Perspective view of Rann of Kachchh, India. Photo: NASA/JPL/NIMA
The earthquake that struck western India on January 26, 2001, was the country's strongest in the past 50 years. This perspective view from NASA's Shuttle Radar Topography Mission (SRTM) shows the area of the earthquake's epicenter in the lower left corner. The southern Rann of Kachchh appears in the foreground. The Rann is an area of low-lying salt flats that shows up with various shades of white and blue in this false- color Landsat image. The gray area in the middle of the image is called the Banni plains.

The darker blue spots and curving lines in the Rann and the Banni plains are features that appeared after the January earthquake. Their true colors are shades of white and gray, but the infrared data used in the image gives them a blue or turquoise color. These features are the effects of liquefaction of wet soil, sand and mud layers caused by the shaking of the earthquake. The liquefaction beneath the surface causes water to be squeezed out at the surface, forming mud volcanoes, sand blows and temporary springs. Some of the residents of this dry area were hopeful that they could use the water, but they found that the water was too salty in almost every place where it came to the surface.

The city of Bhuj, India, appears as a gray area in the upper right of the image. Bhuj and many other towns and cities nearby were almost completely destroyed by the January 2001 earthquake. This magnitude 7.7 earthquake was the deadliest in the history of India with some 20,000 fatalities and over a million homes damaged or destroyed. The city of Bhuj was the historical capital of the Kachchh region. Highways and rivers appear as dark lines. Vegetation appears bright green in this false-color Landsat image.

The city of Anjar is in the dark gray area near the upper left of the image. Previously damaged by a magnitude 6.1 earthquake in 1956 that killed 152 people, Anjar suffered again in the larger 2001 earthquake.

The red hills in the center of the image are the Has and Karo Hills, which reach up to 300 meters (900 feet) elevation. Geologists are studying the folded red sandstone layers that form these hills to determine if they are related to the fault that broke in the 2001 earthquake.

This three-dimensional perspective view was generated using topographic data from the Shuttle Radar Topography Mission (SRTM) and an enhanced false-color Landsat 7 satellite image. Colors are from Landsat bands 5, 4, and 2 as red, green and blue, respectively. Topographic expression is exaggerated 5X.

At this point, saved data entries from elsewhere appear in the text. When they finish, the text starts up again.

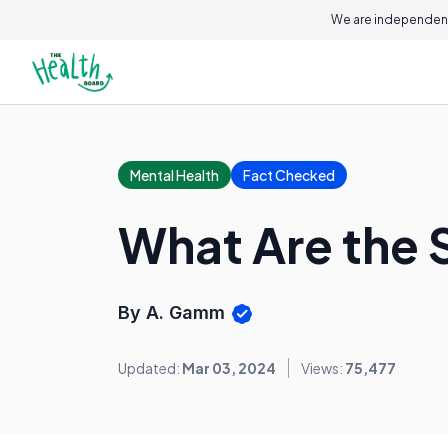
We are independent
Mental Health
Fact Checked
What Are the S
By A. Gamm
Updated:
Mar 03, 2024
Views:
75,477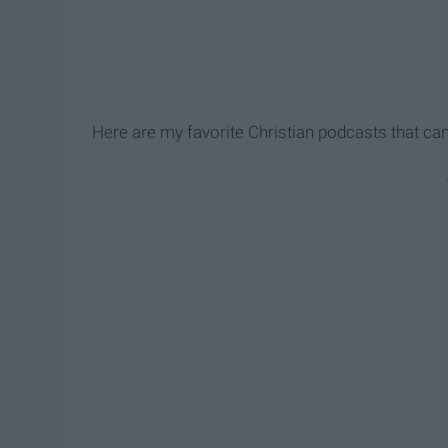
Here are my favorite Christian podcasts that can 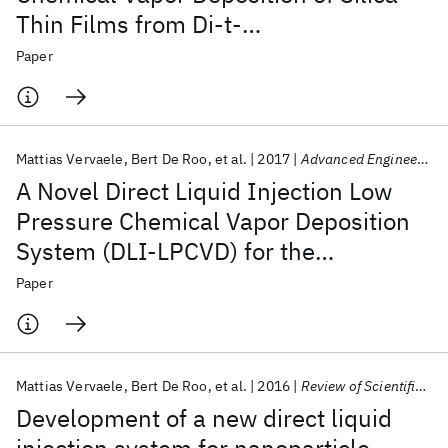
Thin Films from Di-t-
butoxydiacetoxysilane
Paper
Mattias Vervaele
Bert De Roo
et al.
2017
Advanced Engineering Materials
A Novel Direct Liquid Injection Low
Pressure Chemical Vapor Deposition
System (DLI-LPCVD) for the
Deposition of Thin Films
Paper
Mattias Vervaele
Bert De Roo
et al.
2016
Review of Scientific Instruments
Development of a new direct liquid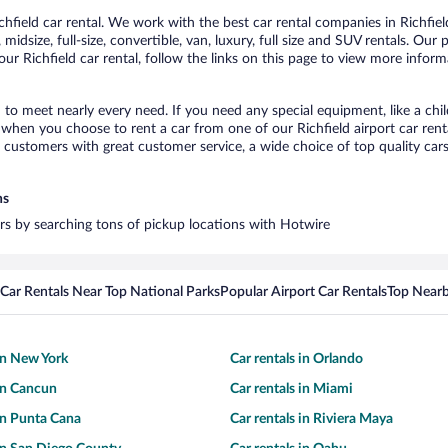
field car rental. We work with the best car rental companies in Richfield
idsize, full-size, convertible, van, luxury, full size and SUV rentals. Our 
ur Richfield car rental, follow the links on this page to view more inform
d to meet nearly every need. If you need any special equipment, like a chi
hen you choose to rent a car from one of our Richfield airport car renta
ustomers with great customer service, a wide choice of top quality cars,
ns
cars by searching tons of pickup locations with Hotwire
Car Rentals Near Top National Parks
Popular Airport Car Rentals
Top Nearb
 in New York
Car rentals in Orlando
 in Cancun
Car rentals in Miami
 in Punta Cana
Car rentals in Riviera Maya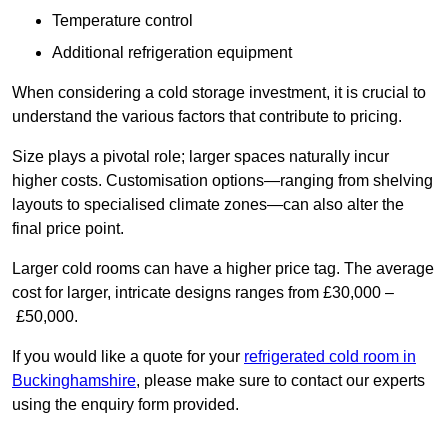
Temperature control
Additional refrigeration equipment
When considering a cold storage investment, it is crucial to
understand the various factors that contribute to pricing.
Size plays a pivotal role; larger spaces naturally incur
higher costs. Customisation options—ranging from shelving
layouts to specialised climate zones—can also alter the
final price point.
Larger cold rooms can have a higher price tag. The average
cost for larger, intricate designs ranges from £30,000 –
£50,000.
If you would like a quote for your
refrigerated cold room in
Buckinghamshire
, please make sure to contact our experts
using the enquiry form provided.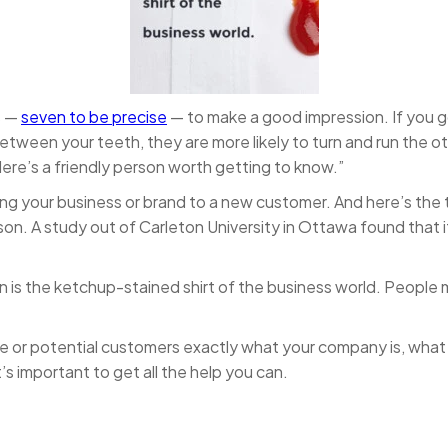
s —
seven to be precise
— to make a good impression. If you g
between your teeth, they are more likely to turn and run the 
 “Here’s a friendly person worth getting to know.”
ing your business or brand to a new customer. And here’s the
son. A study out of Carleton University in Ottawa found that 
 is the ketchup-stained shirt of the business world. People m
nce or potential customers exactly what your company is, what
’s important to get all the help you can.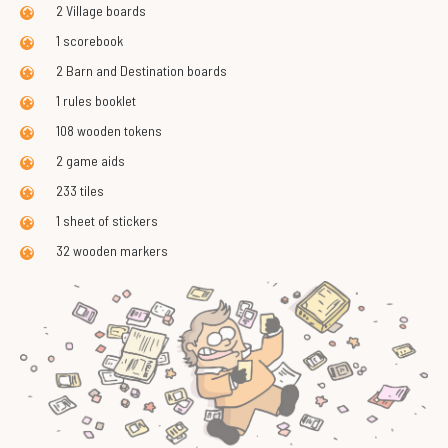
2 Village boards
1 scorebook
2 Barn and Destination boards
1 rules booklet
108 wooden tokens
2 game aids
233 tiles
1 sheet of stickers
32 wooden markers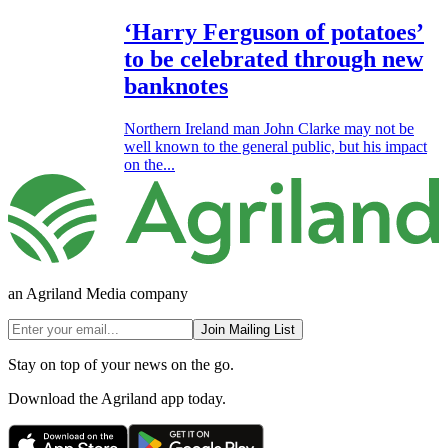
‘Harry Ferguson of potatoes’
to be celebrated through new
banknotes
Northern Ireland man John Clarke may not be
well known to the general public, but his impact
on the...
an Agriland Media company
Join Mailing List
Stay on top of your news on the go.
Download the Agriland app today.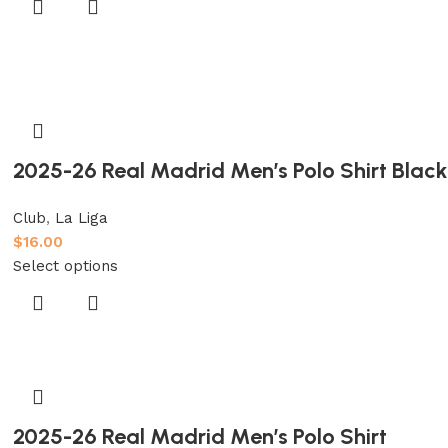
2025-26 Real Madrid Men’s Polo Shirt Black
Club
,
La Liga
$
16.00
Select options
2025-26 Real Madrid Men’s Polo Shirt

Landsat has been providing visible and infrared views of the Earth since 1972. SRTM elevation data matches the 30-meter (98-foot) resolution of most Landsat images and will substantially help in analyses of the large and growing Landsat image archive. The Landsat 7 Thematic Mapper image used here was provided to the SRTM by the United States Geological Survey, Earth Resources Observation Systems (EROS) Data Center, Sioux Falls, South Dakota.

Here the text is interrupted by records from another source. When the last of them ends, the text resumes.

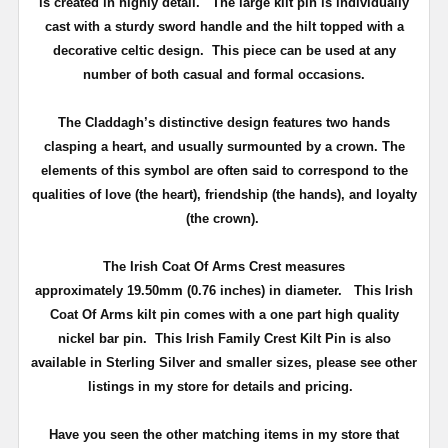
is created in highly detail. The
large kilt pin is individually
cast with a sturdy sword handle and the hilt topped with a
decorative celtic design.
This piece can be used at any
number of both casual and formal occasions.
The Claddagh’s distinctive design features two hands
clasping a heart, and usually surmounted by a crown. The
elements of this symbol are often said to correspond to the
qualities of love (the heart), friendship (the hands), and loyalty
(the crown).
The Irish Coat Of Arms Crest measures
approximately
19.50mm (0.76 inches) in diameter
.
This Irish
Coat Of Arms kilt pin comes with a one part high quality
nickel bar pin
. This Irish Family Crest Kilt Pin is also
available in Sterling Silver and smaller sizes, please see other
listings in my store for details and pricing.
Have you seen the other matching items in my store that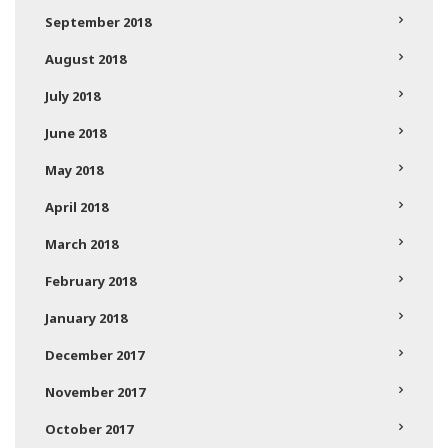
September 2018
August 2018
July 2018
June 2018
May 2018
April 2018
March 2018
February 2018
January 2018
December 2017
November 2017
October 2017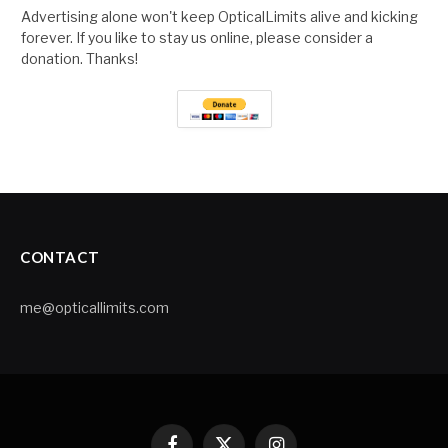
Advertising alone won't keep OpticalLimits alive and kicking
forever. If you like to stay us online, please consider a
donation. Thanks!
CONTACT
me@opticallimits.com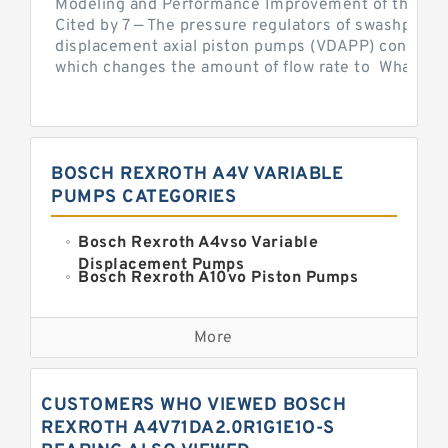
Modeling and Performance Improvement of the Cons
Cited by 7 — The pressure regulators of swashplate-
displacement axial piston pumps (VDAPP) control th
which changes the amount of flow rate to What is th
BOSCH REXROTH A4V VARIABLE
PUMPS CATEGORIES
Bosch Rexroth A4vso Variable
Displacement Pumps
Bosch Rexroth A10vo Piston Pumps
Bosch Rexroth A2fo Fixed
Displacement Pumps
More
Bosch Rexroth A11vo Axial Piston
Pump
Kawasaki K3vg Variable
CUSTOMERS WHO VIEWED BOSCH
Displacement Axial Piston Pump
Bosch Rexroth A7vo Variable
REXROTH A4V71DA2.0R1G1E1O-S
Displacement Pumps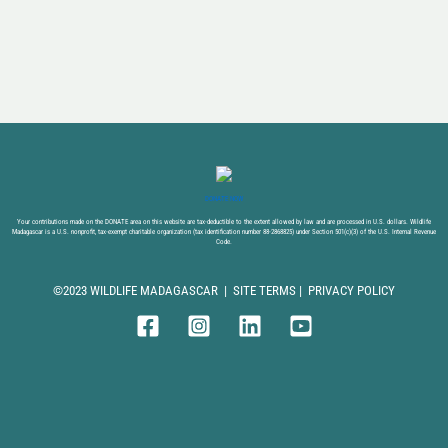
DONATE NOW
Your contributions made on the DONATE area on this website are tax-deductible to the extent allowed by law and are processed in U.S. dollars. Wildlife
Madagascar is a U.S. nonprofit, tax-exempt charitable organization (tax identification number 88-2868825) under Section 501(c)(3) of the U.S. Internal Revenue
Code.
©2023 WILDLIFE MADAGASCAR |
SITE TERMS
|
PRIVACY POLICY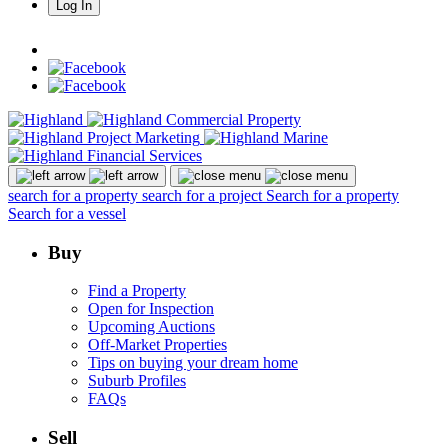
Log In
search for a property
search for a project
Search for a property
Search for a vessel
Buy
Find a Property
Open for Inspection
Upcoming Auctions
Off-Market Properties
Tips on buying your dream home
Suburb Profiles
FAQs
Sell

Elevation data used in this image was acquired by the Shuttle Radar Topography Mission aboard the Space Shuttle Endeavour, launched on February 11, 2000. SRTM used the same radar instrument that comprised the Spaceborne Imaging Radar-C/X- Band Synthetic Aperture Radar (SIR-C/X-SAR) that flew twice on the Space Shuttle Endeavour in 1994. SRTM was designed to collect three-dimensional measurements of the Earth's surface. To collect the 3-D data, engineers added a 60-meter-long (200- foot) mast, installed additional C-band and X-band antennas, and improved tracking and navigation devices. The mission is a cooperative project between the National Aeronautics and Space Administration (NASA), the National Imagery and Mapping Agency (NIMA) of the U.S. Department of Defense (DoD), and the German and Italian space agencies. It is managed by NASA's Jet Propulsion Laboratory, Pasadena, Calif., for NASA's Earth Science Enterprise, Washington, D.C.